Human Rights Defenders Policy Forum
Atlanta, June 5 - 7, 2005

This represents a summary of major issues discussed by participants in the Human Rights Defender Policy Forum organized by The Carter Center and Human Rights First in Atlanta. It is not an exhaustive review of the discussions, nor does it necessarily represent the views of any of the individual participants in the meeting or the organizations they represent. A full report of the meeting will be issued later this year.

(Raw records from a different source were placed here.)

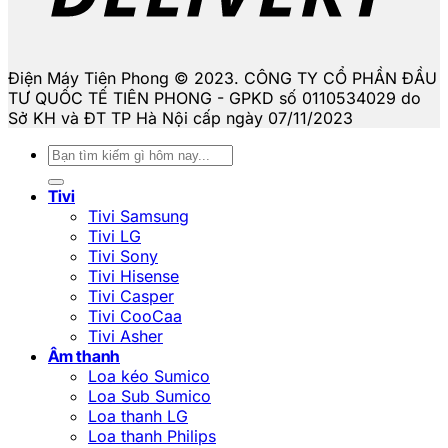
Điện Máy Tiên Phong © 2023. CÔNG TY CỔ PHẦN ĐẦU
TƯ QUỐC TẾ TIÊN PHONG - GPKD số 0110534029 do
Sở KH và ĐT TP Hà Nội cấp ngày 07/11/2023
Tìm
kiếm:
Tivi
Tivi Samsung
Tivi LG
Tivi Sony
Tivi Hisense
Tivi Casper
Tivi CooCaa
Tivi Asher
Âm thanh
Loa kéo Sumico
Loa Sub Sumico
Loa thanh LG
Loa thanh Philips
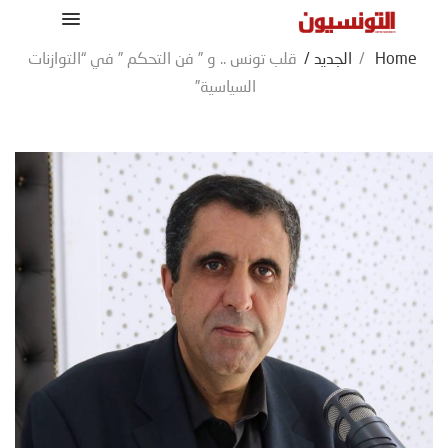
Home
/
الجديد
/
قلب تونس .. و ” فن التحكم ” في “التوازنات
السياسية”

Although human rights have suffered serious setbacks in the global climate of heightened concern for security in the aftermath of 9/11 and other terrorist incidents, the human rights movement faces an unprecedented opportunity to firmly establish respect for human rights as essential elements of policy in unstable times. This opportunity includes a growing international consensus that violating human rights in the name of countering terrorism is counterproductive, which in turn has induced increasing references by governments to human rights and freedom as key elements of a strategy designed to promote peace and security. Moreover, the reform of the United Nations and proposals to enhance the status of human rights within the U.N. system that will be taken up this year at the General Assembly represent opportunities to advance the implementation of human rights worldwide. At this crucial moment for the promotion and protection of human rights, certain trends common to many states imperil human rights progress. They must be overcome if the current opportunity is to be seized.

Common Trends

  1. Promising trends toward democratization are being jeopardized by misplaced policies that strengthen unaccountable military and security establishments, which threaten human security. For example, in Indonesia efforts to reform the state intelligence body, implicated in many violations of human rights, are being resisted in the name of safeguarding security.
  2. A seemingly permanent global state of emergency undermines state-to-state peer pressure on human rights and enables governments to claim exemption from human rights standards when combating terrorism. In many states, including India, Russia, and Egypt, law is used as a tool to undermine human rights obligations and constitutional rights. Some states use counterterrorism as justification for gross and massive violations and even crimes against humanity in conflict zones. These problems are particularly prevalent in Chechnya (Russian Federation) and Colombia but also exist in many other countries like Indonesia, India, Thailand, and Uzbekistan. The work of human rights defenders in conflict zones is especially difficult as they face harassment, physical abuse, forced disappearances, and death from governments and paramilitary groups and from non-state actors. Preventing the activities of human rights defenders in conflict zones also obstructs their vital contribution to conflict resolution.
  3. Human rights defenders from countries along the spectrum of democratic development expressed a common concern that elections and even basic democratic institutions were not sufficient to ensure respect for human rights. Defenders warned that leaders of young democracies, like Nigeria, Indonesia, and Kenya, were not always held to internationally accepted human rights standards by other states, while a longtime democracy like India still suffers from significant human rights violations. The need to bolster democracy by strengthening the role of an independent judiciary in many countries was emphasized, including in Kenya and Peru. These concerns demonstrate the importance of going beyond broad calls for freedom by supporting strong democratic institutions and respect for human rights throughout society, as well as the need to pay close attention to the implementation of human rights. Implementation can be monitored only by substantive engagement with civil society on a regular basis.
  4. A perception that there are no effective remedies for victims of violations leads to polarization and provokes conflict. Impunity for serious violations of human rights remains an obstacle, facilitates continuing violations, and contributes to extreme insecurity for human rights defenders in countries like Colombia, which seek to bring gross human rights violators to justice.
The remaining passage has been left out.